Friday, July 02, 2010

Brideshead Revisited - Evelyn Waugh

"The chapel showed no ill effects of its long neglect. The paint was as fresh and bright as ever. And the lamp burned once more before the altar. I knelt and said a prayer - an ancient, newly-learned form of words. I thought that the builders did not know the uses to which their work would descend. They made a new house with the stones of the old castle. Year by year the great harvest of timber in the park grew to ripeness, until, in sudden frost, came the Age of Hooper. The place was desolate and the work all brought to nothing. Quo modo sedet sola civitas - vanity of vanities, all is vanity. And yet, I thought, that is not the last word. It is not even an apt word - it is a dead word from ten years back."

Charles Ryder is a young student at Oxford University when a chance encounter introduces him to Lord Sebastian Flyte. Sebastian invites Ryder into his family home, Brideshead, and in fact, into his life. But each member of Sebastian's family is somewhat damaged if eccentric. Charles takes to them though as his own family life is less than satisfactory. The two young men grow close over one summer but all too soon things begin to change. Sebastian drinks, driving him far from home and away from Charles. Without his friendship Charles soon becomes estranged from the rest of the family, only returning to Brideshead many years later to find it much changed.

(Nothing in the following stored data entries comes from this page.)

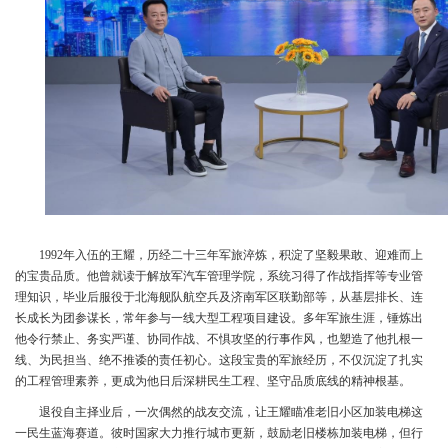
1992年入伍的王耀，历经二十三年军旅淬炼，积淀了坚毅果敢、迎难而上
的宝贵品质。他曾就读于解放军汽车管理学院，
系统习得
了作战指挥等
专业管
理知识，毕业后服役于
北海舰队航空兵及济南军区联勤部等
，从基层排长、连
长成长为团参谋长，常年参与
一线大型工程项目建设
。多年军旅生涯，锤炼出
他令行禁止、务实严谨、协同作战、不惧攻坚的行事作风，也
塑造了他扎根一
线、为民担当、绝不推诿的责任初心。这段宝贵的军旅经历，不仅沉淀了扎实
的工程管理素养，更成为他日后深耕民生工程、坚守品质底线的精神根基。
退役自主择业后，一次偶然的战友交流，让王耀瞄准老旧小区加装电梯这
一民生蓝海赛道。彼时国家大力推行城市更新，鼓励老旧楼栋加装电梯，但行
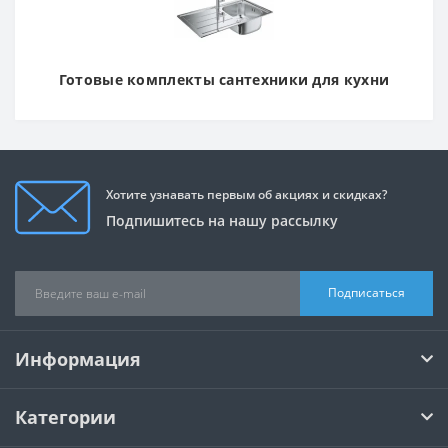
Готовые комплекты сантехники для кухни
Хотите узнавать первым об акциях и скидках?
Подпишитесь на нашу рассылку
Подписаться
Информация
Категории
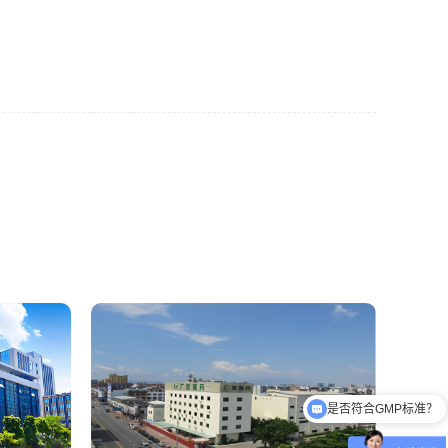
是否能提供规划设计？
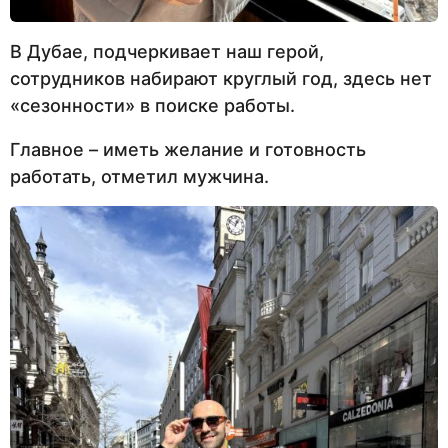
В Дубае, подчеркивает наш герой,
сотрудников набирают круглый год, здесь нет
«сезонности» в поиске работы.
Главное – иметь желание и готовность
работать, отметил мужчина.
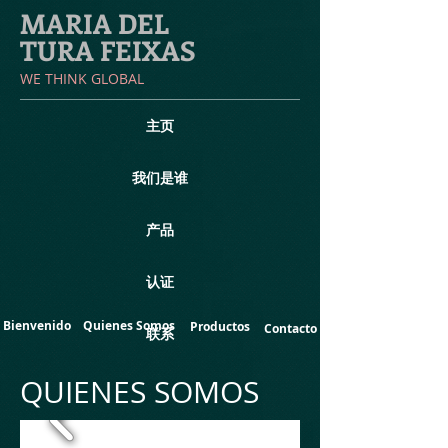
MARIA DEL
TURA FEIXAS
​WE THINK GLOBAL
主页
我们是谁
产品
认证
Bienvenido
Quienes Somos
Productos
Contacto
联系
QUIENES SOMOS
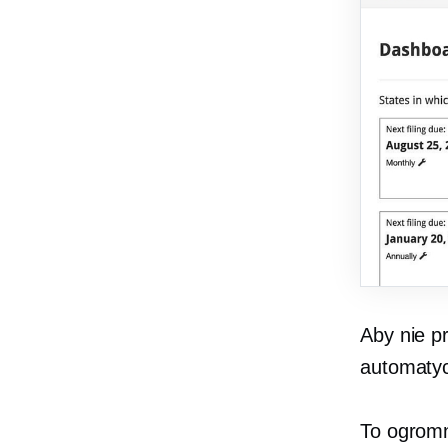
Aby nie p
automatyc
To ogromn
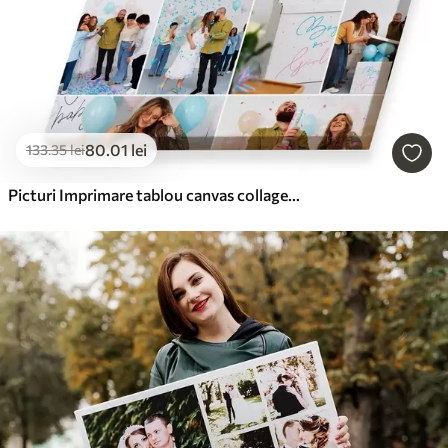
80
.01
lei
133
.35
lei
Picturi Imprimare tablou canvas collage la comandă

This was my first Evelyn Waugh book and he didn't let me down. The flow of his sentence structure and his description I would say were on par with du Maurier's "Rebecca" but of a different flavour. If this book were a meal it would most definitely taste of wood smoke. There is a certain visceral sensuousness to his writing as evinced by this paragraph: "The sole was so simple and unobtruse that Rex failed to notice it. We ate to the music of the press - the crunch of the bones, the drip of blood and marrow, the tap of the spoon basting the thin slices of breast." Waugh manages to make eating both a violent and erotic experience.

While I did love the writing in the book I found it nearly impossible to connect to and care about the characters. There was almost a vulgarity to their qualms about daily life. I couldn't wrap my head around being so rich as to be hard done by. I know that the reader isn't necessarily supposed to like the family and their decadent lifestyle but because I didn't care about the characters I didn't care what happened to them either. Perhaps it's the distance between writer and reader that makes this book feel so inaccessible to me. Waugh did write it more than 60 years ago but to be fair, I have no problem connecting with Cervantes or Austen and their works are far older.

My main beef with the book was the point in time at which it started. I know the book is about loss and mourning what has passed but this felt like entering a theatre after the end credits have started. I wanted to see everything from the beginning. I wanted to experience the descent of these people, not reflect on their already decaying family unit. "Brideshead Revisited" encompasses love and loss, religion and secularity, loyalty and infidelity, everything one could want in a book. It was unfortunately not the book for me.